This is what gives Lisp murky semantics; you need something (quote) to do nothing, while having nothing (no quote) does something (evaluate).

Lisp lacks referential transparency, even without the use of variables. An evaluated term can be evaluated again, yielding something different.

> Where/how does that become λ 1 again?

By decoding it, which is what mostly what the LC self-interpreter does, as detailed on pages 6,7 of [1].

[1] https://tromp.github.io/cl/LC.pdf

> An evaluated term can be evaluated again, yielding something different.

Yes, and a Mogensen-Scott encoding can be Mogensen-Scott-encoded again, requiring two rounds of decoding, and so on.

Multiple rounds of encoding and evaluation seem inescapable of you have the entanglement of homoiconicity.

The quote operator in Lisp is designed exactly right.

In mathematics there are literals like the number 3 or the set {}. These objects stand for themselves and are not understood as requiring any calculation: they just are.

Symbols like x do not stand for themselves. If you want to talk about x literally as the symbol object, it is inescapable that there is some quoting operator to indicate that the usual semantics of x denoting something else do not apply. (Oxford's A Dictionary of Computer Science has a definition of literal which acknowledges this very issue.)

Literals being constants, it means that when they are concretely implemented in a computer, in the best possible way, they do nothing other than trivially reproduce a canned value that already exists before the program starts.

A quote operator that doesn't work on arbitrary lambda terms is not correct. It doesn't meet the definition of quoting.
> LC has a great disadvantage: it's difficult to write a LC interpreter in LC.

It's not; here it is quoted from [1]:

    (λ 1 1) (λ λ λ 1 (λ λ λ λ 3 (λ 5 (3 (λ 2 (3 (λ λ 3 (λ 1 2 3))) (4 (λ 4 (λ 3 1 (2 1)))))) (1 (2 (λ 1 2)) (λ 4 (λ 4 (λ 2 (1 4))) 5)))) (3 3) 2) (λ 1 ((λ 1 1) (λ 1 1)))
> LC does not know what a LC expression is.

Again, it's trivial to encode LC terms as bitstrings [1], which are trivially decoded back into lambda terms. That is exactly what the above lambda expression does. Alternatively, you can encode LC terms with Mogensen's encoding, but that one doesn't give you a textual representation like a bitstring.

[1] https://tromp.github.io/cl/Binary_lambda_calculus.html#Lambd...

> BLC requires translating bitstrings into lambda terms, to which the machine (itself a lambda term) can be readily applied.

I.e. a man behind the curtain is required to complete the "interpreter".
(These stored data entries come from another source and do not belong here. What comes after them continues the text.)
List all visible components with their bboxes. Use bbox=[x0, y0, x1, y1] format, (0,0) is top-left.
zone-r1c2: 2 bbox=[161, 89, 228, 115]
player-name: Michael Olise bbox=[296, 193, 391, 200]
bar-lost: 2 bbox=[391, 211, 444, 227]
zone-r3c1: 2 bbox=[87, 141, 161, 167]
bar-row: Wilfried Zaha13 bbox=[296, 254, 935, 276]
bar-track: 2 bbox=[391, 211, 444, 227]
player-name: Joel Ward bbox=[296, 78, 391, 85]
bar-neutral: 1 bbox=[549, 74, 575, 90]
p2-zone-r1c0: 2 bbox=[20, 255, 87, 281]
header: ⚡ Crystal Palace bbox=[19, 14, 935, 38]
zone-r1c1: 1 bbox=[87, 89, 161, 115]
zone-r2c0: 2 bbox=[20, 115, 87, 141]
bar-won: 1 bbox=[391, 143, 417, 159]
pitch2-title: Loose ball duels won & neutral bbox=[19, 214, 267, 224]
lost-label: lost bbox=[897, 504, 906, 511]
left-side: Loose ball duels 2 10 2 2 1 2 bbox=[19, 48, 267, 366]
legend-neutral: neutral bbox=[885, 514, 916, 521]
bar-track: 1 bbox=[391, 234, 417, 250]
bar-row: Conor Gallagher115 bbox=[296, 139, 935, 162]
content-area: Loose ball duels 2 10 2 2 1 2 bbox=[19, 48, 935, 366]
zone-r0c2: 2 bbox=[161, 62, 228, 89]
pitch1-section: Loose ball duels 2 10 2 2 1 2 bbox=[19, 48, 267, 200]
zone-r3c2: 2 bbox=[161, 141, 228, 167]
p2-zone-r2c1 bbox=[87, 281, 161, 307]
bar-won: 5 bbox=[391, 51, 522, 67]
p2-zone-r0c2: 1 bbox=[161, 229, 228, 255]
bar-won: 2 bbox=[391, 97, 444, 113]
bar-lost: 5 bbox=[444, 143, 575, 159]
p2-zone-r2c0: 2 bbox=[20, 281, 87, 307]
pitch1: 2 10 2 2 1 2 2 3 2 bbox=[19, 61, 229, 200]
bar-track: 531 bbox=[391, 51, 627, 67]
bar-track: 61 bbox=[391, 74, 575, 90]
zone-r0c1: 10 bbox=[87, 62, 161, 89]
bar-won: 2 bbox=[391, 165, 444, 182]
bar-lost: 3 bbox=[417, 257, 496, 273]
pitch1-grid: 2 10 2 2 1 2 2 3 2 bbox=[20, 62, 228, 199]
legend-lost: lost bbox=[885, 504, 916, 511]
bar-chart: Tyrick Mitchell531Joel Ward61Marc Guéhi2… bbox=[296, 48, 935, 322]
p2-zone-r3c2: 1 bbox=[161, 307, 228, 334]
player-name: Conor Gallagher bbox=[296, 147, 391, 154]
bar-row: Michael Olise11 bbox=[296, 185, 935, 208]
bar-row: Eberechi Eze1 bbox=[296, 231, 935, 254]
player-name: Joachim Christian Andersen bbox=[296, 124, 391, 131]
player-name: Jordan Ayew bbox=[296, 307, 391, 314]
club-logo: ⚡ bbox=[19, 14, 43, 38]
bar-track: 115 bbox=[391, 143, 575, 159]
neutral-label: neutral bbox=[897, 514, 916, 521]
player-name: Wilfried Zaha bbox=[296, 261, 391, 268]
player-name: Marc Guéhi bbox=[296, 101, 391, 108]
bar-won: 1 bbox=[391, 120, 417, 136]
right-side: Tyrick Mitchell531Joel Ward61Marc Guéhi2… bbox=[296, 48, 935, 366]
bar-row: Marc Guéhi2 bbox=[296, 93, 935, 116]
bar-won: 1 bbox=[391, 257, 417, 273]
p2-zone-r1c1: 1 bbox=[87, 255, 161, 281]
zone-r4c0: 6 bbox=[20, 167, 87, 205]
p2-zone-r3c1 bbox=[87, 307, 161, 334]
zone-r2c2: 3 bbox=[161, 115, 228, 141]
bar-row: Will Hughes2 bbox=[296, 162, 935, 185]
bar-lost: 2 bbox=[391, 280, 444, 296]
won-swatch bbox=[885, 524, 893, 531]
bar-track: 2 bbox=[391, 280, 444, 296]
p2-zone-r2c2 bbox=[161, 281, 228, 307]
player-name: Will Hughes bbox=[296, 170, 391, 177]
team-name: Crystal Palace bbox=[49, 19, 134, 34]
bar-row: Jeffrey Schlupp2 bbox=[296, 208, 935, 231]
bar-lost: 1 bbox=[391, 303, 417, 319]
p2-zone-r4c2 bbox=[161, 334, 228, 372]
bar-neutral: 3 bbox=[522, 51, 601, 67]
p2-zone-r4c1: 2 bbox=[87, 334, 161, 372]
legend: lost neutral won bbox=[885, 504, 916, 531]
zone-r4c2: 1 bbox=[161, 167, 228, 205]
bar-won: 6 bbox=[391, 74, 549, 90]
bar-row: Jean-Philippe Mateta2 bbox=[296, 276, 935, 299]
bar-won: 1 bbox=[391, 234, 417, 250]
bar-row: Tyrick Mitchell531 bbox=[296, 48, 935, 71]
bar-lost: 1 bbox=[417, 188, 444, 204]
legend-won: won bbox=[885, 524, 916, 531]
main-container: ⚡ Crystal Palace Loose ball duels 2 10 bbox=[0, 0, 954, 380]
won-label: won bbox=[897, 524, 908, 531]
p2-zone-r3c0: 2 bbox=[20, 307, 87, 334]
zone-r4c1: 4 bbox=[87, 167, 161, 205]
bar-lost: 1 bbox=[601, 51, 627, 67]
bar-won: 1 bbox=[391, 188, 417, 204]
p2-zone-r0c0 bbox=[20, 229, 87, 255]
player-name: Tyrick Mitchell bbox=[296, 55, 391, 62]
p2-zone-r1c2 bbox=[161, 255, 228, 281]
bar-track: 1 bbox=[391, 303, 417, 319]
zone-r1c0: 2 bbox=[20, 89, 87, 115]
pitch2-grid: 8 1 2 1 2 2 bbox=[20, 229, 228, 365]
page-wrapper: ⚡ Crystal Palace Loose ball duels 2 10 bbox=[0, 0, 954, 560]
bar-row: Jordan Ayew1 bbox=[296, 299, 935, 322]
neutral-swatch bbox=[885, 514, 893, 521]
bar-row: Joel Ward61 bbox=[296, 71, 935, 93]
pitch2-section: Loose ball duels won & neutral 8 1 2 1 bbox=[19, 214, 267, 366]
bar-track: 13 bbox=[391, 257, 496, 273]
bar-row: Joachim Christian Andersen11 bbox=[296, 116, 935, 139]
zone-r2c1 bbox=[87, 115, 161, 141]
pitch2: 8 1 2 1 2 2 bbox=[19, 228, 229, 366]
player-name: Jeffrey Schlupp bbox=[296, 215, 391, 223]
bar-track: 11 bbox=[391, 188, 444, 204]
Can you explain at a high level what you think a valid LC-in-LC interpreter looks like then? Because it's very hard to understand what your objection is to the examples in this thread.
A LC interpreter (whether in LC or anything else) has to process the actual syntax with the lambdas and symbols (or integer literals, in the case of De Bruin).

If it is necessary to translate that representation to something else, the interpreter must do that itself.

You can take a LC expression and write some other LC expression which encodes it; but if that is done outside of LC in some meta-language, then that has to be counted as part of the interpreter's implementation, which means that it's not in LC any more.

Based on that, I think it's not actually possible without extensions to LC.

You need to be able to read the syntax with the lambda symbols and names (or integer constants in the case of De Bruin), so I/O is needed. Or else, if that is unacceptable, you need to be able to embed the representation of the code as a quoted literal.

Without I/O or quoting, you have no way to express the test cases.

The basic tools required for implementing a LC interpreter in LC is demonstrated in LambdaLisp. Although LambdaLisp implements Lisp, the same tools can be used to implement a LC interpreter in LC.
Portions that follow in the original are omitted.